When I started my MFA program at Goucher College, my mind was in a frantic race for a thesis. Would I write Kisstory: The History of the Kiss? Would I write The Law of Average: How Mediocre Became the New Great? Would I finally write the book of essays—about running and climbing, amusement park riding, and camping: Things That Were Fun When You Were Young (But Hurt Now That You’re Old)? (Instead, I wrote The Book.)
I meant to delve into the history of those activities and compare how it feels to do them as a child with how it feels as an adult fraught with a physical intolerance for vertiginous puking agents and bug bites, ground sleeping, and immobility. Give me songs around the campfire, then drive me back to the hotel.
I’m thinking about fun now because I’ve had my fill of it this weekend. Friday night, I went with a friend to see Boister, a local band with national proportions, at the Wind Up Space, a comfortable venue on North Avenue. The place was filled friends: former, old, new, Facebook, ex-, ex-Facebook, wanna-be, and wanna-be-ex friends. My husband was asleep at 9:30 p.m., when I left. So I told him the next morning that I’d had fun
“Fun? What’s fun?” Marty wanted to know. “What’s fun about watching a band and drinking?” His argument was that I might have had a good time, but enjoyment didn’t make for the wild, childlike abandon of fun.

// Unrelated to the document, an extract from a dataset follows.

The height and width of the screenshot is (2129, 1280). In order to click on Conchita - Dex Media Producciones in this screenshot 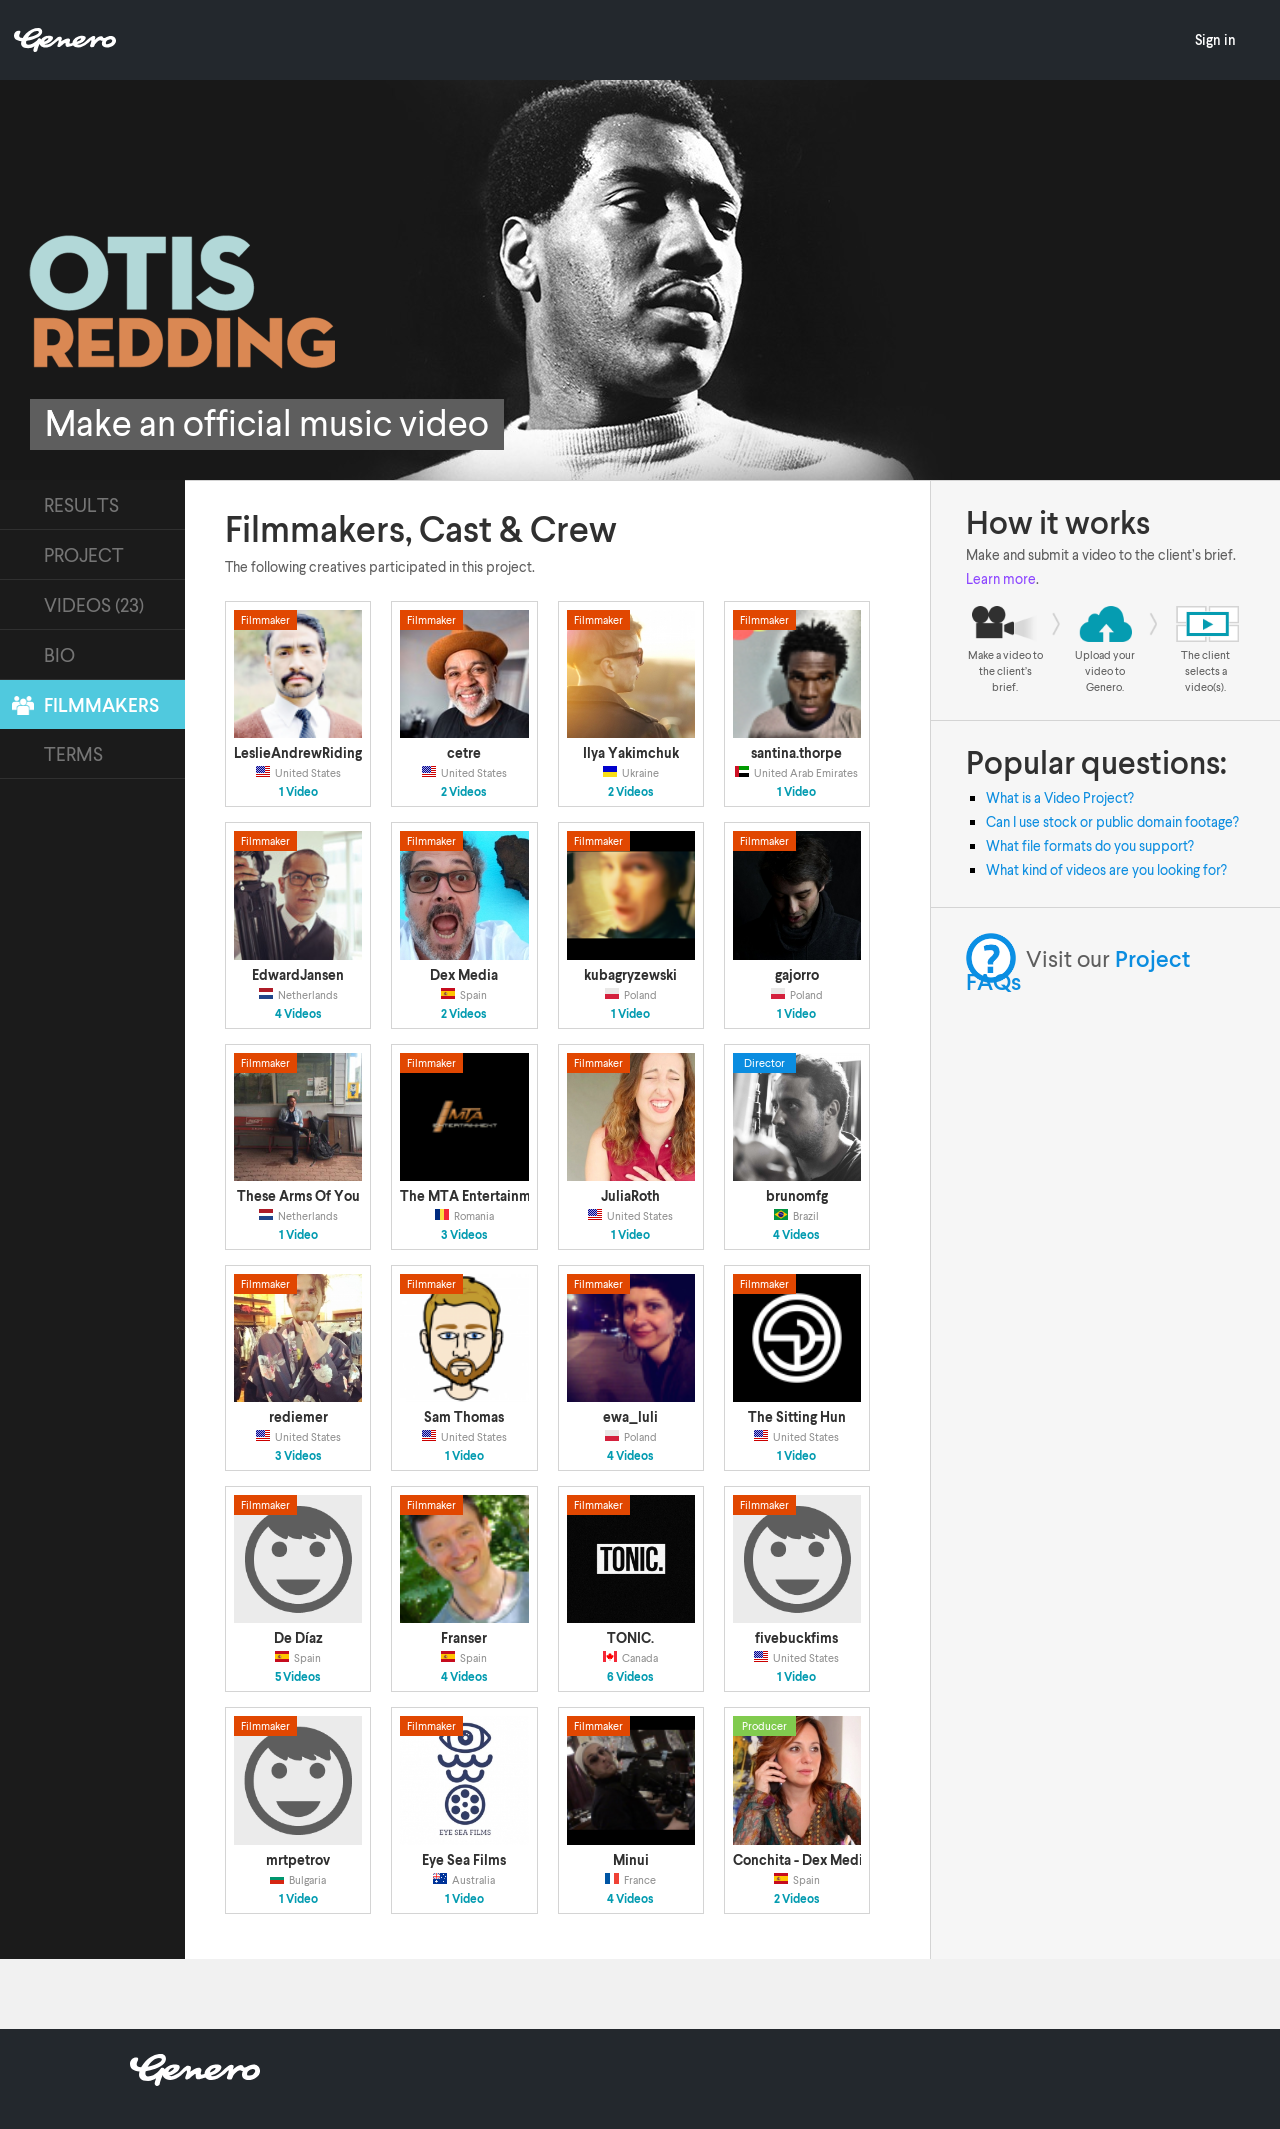 , I will do `click(847, 1859)`.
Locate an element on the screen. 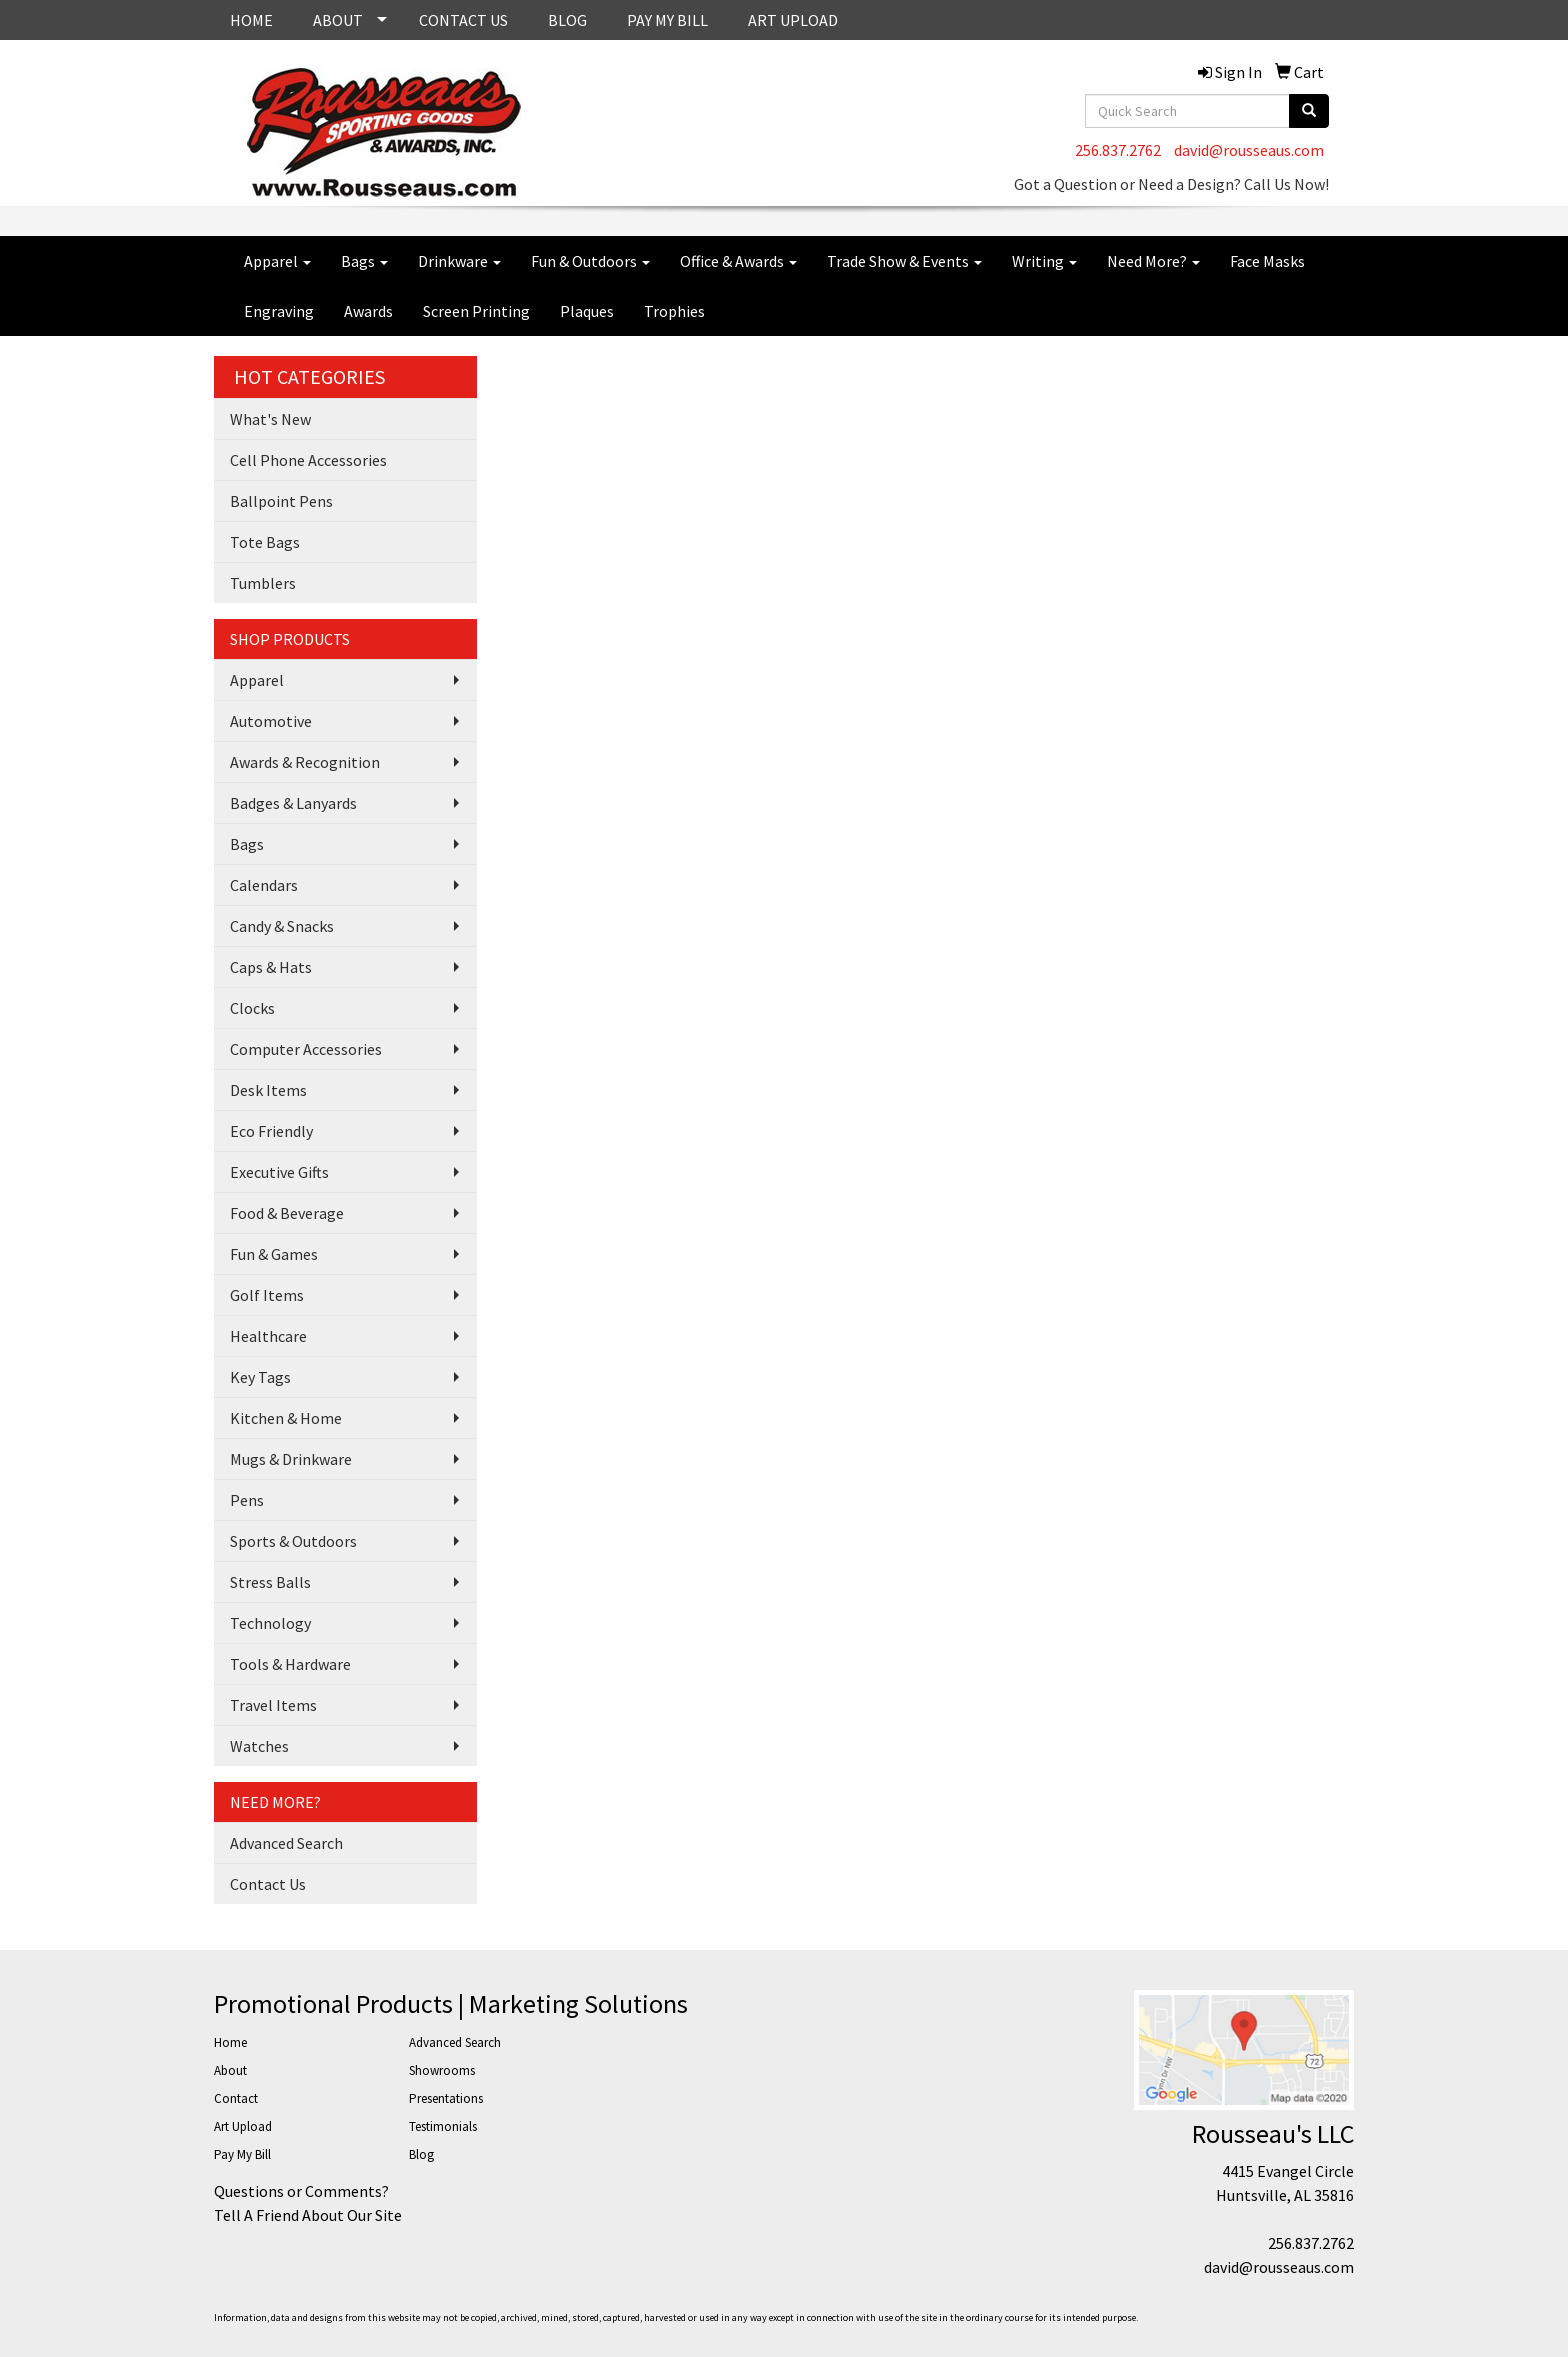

But I disagree. Friday night, I smiled endlessly. I flirted with friends. I hugged. I talked and laughed. And damn it, I even danced (or, rather, moved in a pre-dancelike fashion). It felt more heady than enjoyment to me. It felt let’s-do-this-again good. And what makes it fun instead of enjoyment could be this: for nearly three hours, I didn’t think about my father being dead or the things I needed to do the next day.
I forgot the woes of life and felt only the joys. So playing Scrabble with my mom is enjoyable. Seeing Chuck Prophet is fun. Having coffee with my friends on Friday mornings is enjoyable. Riding a rollercoaster is fun. And sex is both—enjoyable for most of it, fun for seven point three seconds.
At lunchtime yesterday, my cousin in Delaware sent an email that she was thinking of popping over to say hi one day; would that be a problem? Were we averse to people popping in? Nuh-uh. But if she came now, I was cooking chili; I’d just make more, and we’d make it an early dinner. My sister had a ticket to see Linkin Park, but she canceled those plans to come.
Marty went shopping for bread and corn; I cooked a gargantuan crock pot full of chili; he made super-size salad; Serena-rella scrubbed the toilets. We straightened up. I set up a mini-PA in the living room, and we took breaks for singing and playing. At 4:00, my cousin and her husband and their three children (6, 4, and 3), and my sister, my brother-in-law, and my nephews (5 and 13) invaded our house. The kids ran around screaming and touching things, and I took 200 pictures of them doing it. We talked, sang, ate food, and drank growlers of hoppy local-to-Delaware ale. Music happened in every room in the house, and nearly everyone contributed.
We sang for hours. We sang “Hallelujah” in four-part harmony (sometimes). Serena sang and I sang and Stacey and Beth sang and the kids sang in the microphone with the harmonizer on.
When they finally left just before 8, the house was already straightened up, and we were exhausted—asleep by 10. This morning, we talked about how tired we were to have passed out so early. “That was a lot of work!” Marty said.
And then he added: “But it was really fun.”
By all accounts and definitions, all that cooking and cleaning, all the kids running around, compounded six-fold by the fact that we’re all related, shouldn’t even have placed this event on the enjoyment scale. Add the household chores that faced us at every turn, and there wasn’t even any forgetting involved.
So what makes something fun? It must be your own active participation, with a little bit of joyful noise. Fun is some kind of boister in your soul.